There are n SMTP servers connected by network cables. Each of the m cables connects two computers and has a certain latency measured in milliseconds required to send an email message. What is the shortest time required to send a message from server S to server T along a sequence of cables? Assume that there is no delay incurred at any of the servers.

Input
The first line of input gives the number of cases, NN test cases follow. Each one starts with a line containing n (2<=n<20000), m (0<=m<50000), S (0<=S<n) and T (0<=T<n). S!=T. The next m lines will each contain 3 integers: 2 different servers (in the range [0, n-1]) that are connected by a bidirectional cable and the latency, w, along this cable (0<=w<=10000).

Output
For each test case, output the line "Case #x:" followed by the number of milliseconds required to send a message from S to T. Print "unreachable" if there is no route from S to T.

Sample InputSample Output
3
2 1 0 1
0 1 100
3 3 2 0
0 1 100
0 2 200
1 2 50
2 0 0 1
Case #1: 100
Case #2: 150
Case #3: unreachable



最短路问题,拿SPFA练手。

题意:从起点S发送信息到终点T的最短路。

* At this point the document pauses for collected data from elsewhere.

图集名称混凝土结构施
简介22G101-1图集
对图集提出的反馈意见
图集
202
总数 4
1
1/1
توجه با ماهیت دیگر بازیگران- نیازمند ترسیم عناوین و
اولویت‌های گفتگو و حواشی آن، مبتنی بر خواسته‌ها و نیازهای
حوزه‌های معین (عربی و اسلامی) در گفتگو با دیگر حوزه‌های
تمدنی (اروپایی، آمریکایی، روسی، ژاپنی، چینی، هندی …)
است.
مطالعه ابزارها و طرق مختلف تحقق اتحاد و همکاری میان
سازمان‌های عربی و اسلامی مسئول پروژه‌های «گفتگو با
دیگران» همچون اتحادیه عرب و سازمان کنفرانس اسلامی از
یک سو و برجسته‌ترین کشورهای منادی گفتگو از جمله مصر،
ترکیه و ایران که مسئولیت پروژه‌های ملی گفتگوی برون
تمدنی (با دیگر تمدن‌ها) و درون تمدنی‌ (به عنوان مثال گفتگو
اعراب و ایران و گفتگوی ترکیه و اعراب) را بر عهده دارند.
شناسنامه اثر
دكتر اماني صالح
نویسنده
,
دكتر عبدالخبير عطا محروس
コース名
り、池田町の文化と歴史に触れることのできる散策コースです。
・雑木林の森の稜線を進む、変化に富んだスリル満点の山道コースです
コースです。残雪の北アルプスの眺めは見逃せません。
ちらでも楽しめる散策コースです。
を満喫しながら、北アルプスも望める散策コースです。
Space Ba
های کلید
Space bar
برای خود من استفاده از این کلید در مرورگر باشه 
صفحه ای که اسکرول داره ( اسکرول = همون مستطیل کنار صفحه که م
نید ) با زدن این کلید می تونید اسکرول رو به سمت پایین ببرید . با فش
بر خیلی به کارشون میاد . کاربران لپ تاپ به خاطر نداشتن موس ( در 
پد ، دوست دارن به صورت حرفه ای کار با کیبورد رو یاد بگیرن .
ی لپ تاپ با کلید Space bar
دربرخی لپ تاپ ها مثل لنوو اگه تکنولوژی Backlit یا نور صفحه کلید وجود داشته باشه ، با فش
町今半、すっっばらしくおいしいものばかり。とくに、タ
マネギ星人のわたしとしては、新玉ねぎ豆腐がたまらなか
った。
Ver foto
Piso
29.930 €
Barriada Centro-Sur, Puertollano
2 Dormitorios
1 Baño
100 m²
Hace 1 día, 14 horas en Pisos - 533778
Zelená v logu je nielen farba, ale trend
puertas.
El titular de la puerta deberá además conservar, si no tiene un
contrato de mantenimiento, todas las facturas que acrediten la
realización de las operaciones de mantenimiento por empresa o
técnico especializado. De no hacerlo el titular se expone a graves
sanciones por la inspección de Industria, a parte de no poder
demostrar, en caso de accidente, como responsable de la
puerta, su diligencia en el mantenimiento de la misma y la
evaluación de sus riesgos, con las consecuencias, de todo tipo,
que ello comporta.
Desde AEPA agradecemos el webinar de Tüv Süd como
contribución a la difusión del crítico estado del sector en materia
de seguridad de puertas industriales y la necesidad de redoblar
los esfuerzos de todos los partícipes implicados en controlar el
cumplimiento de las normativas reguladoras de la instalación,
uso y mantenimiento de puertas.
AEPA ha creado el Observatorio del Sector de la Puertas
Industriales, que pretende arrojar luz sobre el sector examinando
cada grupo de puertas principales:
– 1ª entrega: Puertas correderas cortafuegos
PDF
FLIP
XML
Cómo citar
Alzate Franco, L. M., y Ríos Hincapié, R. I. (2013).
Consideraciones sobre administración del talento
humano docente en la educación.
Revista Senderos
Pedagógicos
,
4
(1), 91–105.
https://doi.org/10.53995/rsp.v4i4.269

直接上SPFA了。

#include<iostream>
#include<cstdio>
#include<cstring>
#include<algorithm>
#include<limits.h>
#include<queue>
using namespace std;
const int INF=0x3f3f3f3f;
const int maxn=20020*5;//RE几次,记得开大点
int head[maxn],end[maxn],cost[maxn];
int next[maxn],d[maxn],cnt[maxn];
int visit[maxn];
int t,n,m,e;
int S,T;
void add(int u,int v,int w)//邻接表
{
    end[e]=v;
    cost[e]=w;
    next[e]=head[u];
    head[u]=e++;
}
void  SPFA(int x)//SPFA
{
    memset(cnt,0,sizeof(cnt));
    memset(visit,0,sizeof(visit));
    memset(d,INF,sizeof(d));
    queue<int>q;
    q.push(x);
    visit[x]=1;
    cnt[x]++;
    d[x]=0;
    q.push(x);
    while(!q.empty())
    {
        int uu=q.front();
//        cout<<q.front()<<endl;
        q.pop();
        visit[uu]=0;
        for(int i=head[uu];i!=-1;i=next[i])
        {
            int vv=end[i];
            int ww=cost[i];
            if(d[vv]>d[uu]+ww)
            {
                d[vv]=d[uu]+ww;
                if(!visit[vv])
                {
                    visit[vv]=1;
                    q.push(vv);
                    if(++cnt[vv]>n)
                        return ;
                }
            }
        }
    }
}
int main()
{
    int u,v,w;
    int cas=0;
    scanf("%d",&t);
    while(t--)
    {
        scanf("%d%d%d%d",&n,&m,&S,&T);
        e=0;
        memset(head,-1,sizeof(head));
        for(int i=1;i<=m;i++)
        {
            scanf("%d%d%d",&u,&v,&w);
            add(u,v,w);//无向图
            add(v,u,w);
        }
        SPFA(S);
//        cout<<cost[0]<<"  "<<cost[1]<<endl;
//       cout<<d[0]<<" "<<d[T]<<endl;
        if(d[T]<INF)  printf("Case #%d: %d\n",++cas,d[T]);
        else  printf("Case #%d: unreachable\n",++cas);
    }
    return 0;
}